NHL sides to review new CBA proposal by phone: reports

The two sides in the NHL labour dispute are planning to discuss a new offer from the league by phone on Saturday afternoon, multiple reports say. And if all goes well, they could get together by the end of the weekend for the first face-to-face meetings since Dec. 13.

League offer would change term limits, bring back make-whole provision

NHL commissioner Gary Bettman, left, and the league delivered a comprehensive new CBA proposal to NHLPA executive director Donald Fehr and the players' union. (Associated Press)

The two sides in the NHL labour dispute are planning to discuss a new offer from the league by phone on Saturday afternoon, multiple reports say.

And if all goes well, they could get together by the end of the weekend — tentatively in New York, according to The Associated Press — for the first face-to-face meetings since Dec. 13 with hopes of putting together a new collective bargaining agreement and avoiding a cancellation of the season.

These breakthroughs come after the league presented a comprehensive proposal to the players' union on Thursday night and the NHLPA held its own meetings by conference call with the executive board and negotiating committee on Friday afternoon.

"This is going to be an interesting weekend," a player, who wished to remain anonymous, told CBC Sports.

Owners, facing mounting pressure to avoid a second cancelled season in eight years, made the new offer to the players on Thursday night.

Bill Daly, the league’s deputy commissioner, confirmed the offer had been delivered, but would offer no insight.

"We are not prepared to discuss the details of our proposal at this time," he said in a statement. "We are hopeful that once the union's staff and negotiating committee have had an opportunity to thoroughly review and consider our new proposal, they will share it with the players. We want to be back on the ice as soon as possible."

Elliotte Friedman of CBC's Hockey Night in Canada says the new proposal includes changes to term limits of the deal, with a previously withdrawn $300-million US make-whole provision on contracts back on the table.

There would also be one compliance contract buyout — that would help players transition from the previous system where they received 57 per cent of revenue to one that pays them 50 per cent — per team that does count against the players’ overall share in revenue, but does not count against the salary cap.

In addition, sources say the length of the new CBA would still be 10 years, as the league preferred, with a mutual buyout at eight.

The Canadian Press reports the league’s offer calls for player contract limits of six years. The owners had originally wanted five. However, teams would be able to re-sign their own players for seven years.

Friedman also confirms that within the league's offer, a 48-game season has to start no later than Jan. 19. There are reports that the NHL wants a deal in place by Jan. 5, allowing for a week of legal paperwork to be completed in order to open training camps on Jan. 12. By this scenario, there would be six days of camps before the season begins.

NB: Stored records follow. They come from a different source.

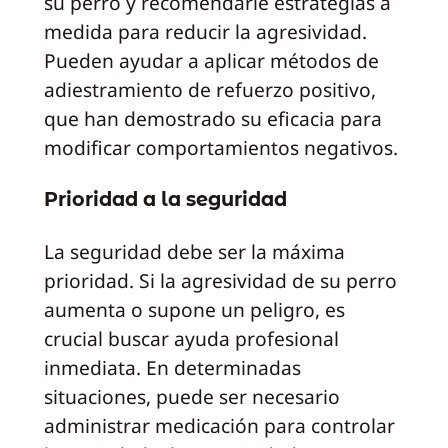
su perro y recomendarle estrategias a
medida para reducir la agresividad.
Pueden ayudar a aplicar métodos de
adiestramiento de refuerzo positivo,
que han demostrado su eficacia para
modificar comportamientos negativos.
Prioridad a la seguridad
La seguridad debe ser la máxima
prioridad. Si la agresividad de su perro
aumenta o supone un peligro, es
crucial buscar ayuda profesional
inmediata. En determinadas
situaciones, puede ser necesario
administrar medicación para controlar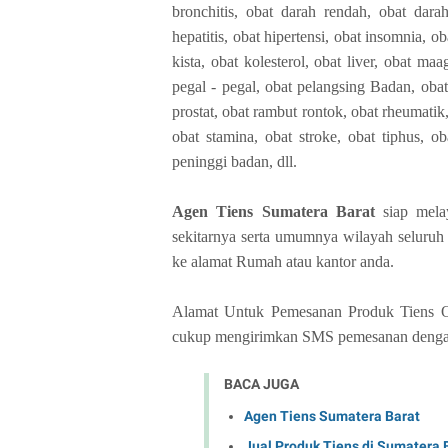
bronchitis, obat darah rendah, obat darah 
hepatitis, obat hipertensi, obat insomnia, o
kista, obat kolesterol, obat liver, obat ma
pegal - pegal, obat pelangsing Badan, obat
prostat, obat rambut rontok, obat rheumatik,
obat stamina, obat stroke, obat tiphus, 
peninggi badan, dll.
Agen Tiens Sumatera Barat
siap mela
sekitarnya serta umumnya wilayah seluruh 
ke alamat Rumah atau kantor anda.
Alamat Untuk Pemesanan Produk Tiens Ori
cukup mengirimkan SMS pemesanan dengan 
BACA JUGA
Agen Tiens Sumatera Barat
Jual Produk Tiens di Sumatera 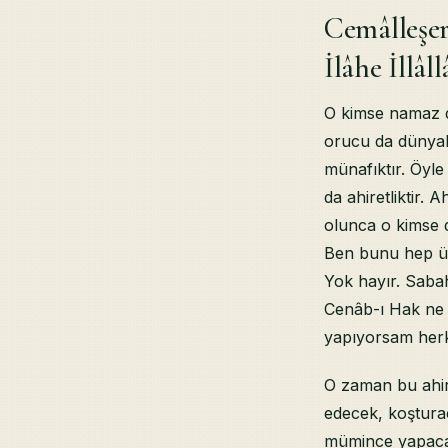
Cemâlleşe
İlâhe İllâ
O kimse namaz d
orucu da dünyalık
münafıktır. Öyl
da ahiretliktir. A
olunca o kimse d
Ben bunu hep üs
Yok hayır. Saba
Cenâb-ı Hak ne n
yapıyorsam herk
O zaman bu ahire
edecek, koştura
mümince yapaca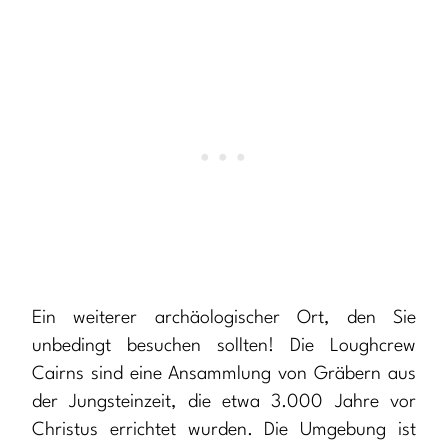
Ein weiterer archäologischer Ort, den Sie
unbedingt besuchen sollten! Die Loughcrew
Cairns sind eine Ansammlung von Gräbern aus
der Jungsteinzeit, die etwa 3.000 Jahre vor
Christus errichtet wurden. Die Umgebung ist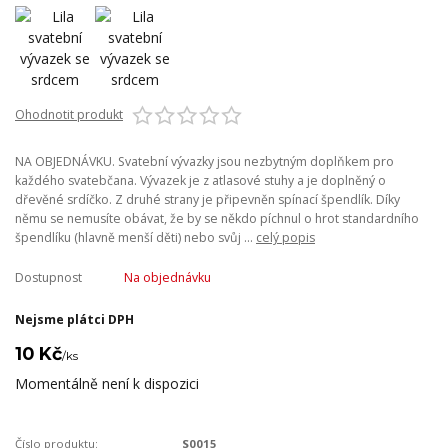
Ohodnotit produkt
NA OBJEDNÁVKU. Svatební vývazky jsou nezbytným doplňkem pro
každého svatebčana. Vývazek je z atlasové stuhy a je doplněný o
dřevěné srdíčko. Z druhé strany je připevněn spínací špendlík. Díky
němu se nemusíte obávat, že by se někdo píchnul o hrot standardního
špendlíku (hlavně menší děti) nebo svůj ...
celý popis
Dostupnost
Na objednávku
Nejsme plátci DPH
10 Kč
/
ks
Momentálně není k dispozici
Číslo produktu:
S0015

However, a source told The Canadian Press that the deal is contingent on the NHLPA signing off on a new CBA by Jan. 11.

Coach's Corner commentator Don Cherry believes the NHL's offer is a good step forward.

"Nice move by the NHL. They came back and bent a little with the $300 million back on. Moving to 6 year [contract] signing instead of the 5," Cherry tweeted.

"They were the first to say lets negotiate. Fehr will likely come back with an 8 year deal and settle on 7. He will not go for the 10 years."

Hundreds of games cancelled

Friday is Day 104 of the NHL lockout. All games through Jan. 14 have already been cancelled.

So far, 625 contests – more than 50 per cent of the schedule – have been wiped out, along with the Winter Classic featuring the Red Wings and the Toronto Maple Leafs in Detroit on New Year's Day, and the all-star game at Columbus, Ohio.

Most of the recent action in the lockout has been pointed toward the courts, after the players gave their blessing to filing a disclaimer of interest that would dissolve the union.

CBC Sports columnist Tim Wharnsby said this would open the door for the National Hockey League Players' Association to file antitrust suits against the league.

NHL lawyers were also busy, launching a class-action suit in Federal Court, and an unfair labour practice complaint with the U.S. Labour Relations Board.

The threat of antitrust lawsuits set the groundwork for deals in the National Football League and National Basketball Association last year.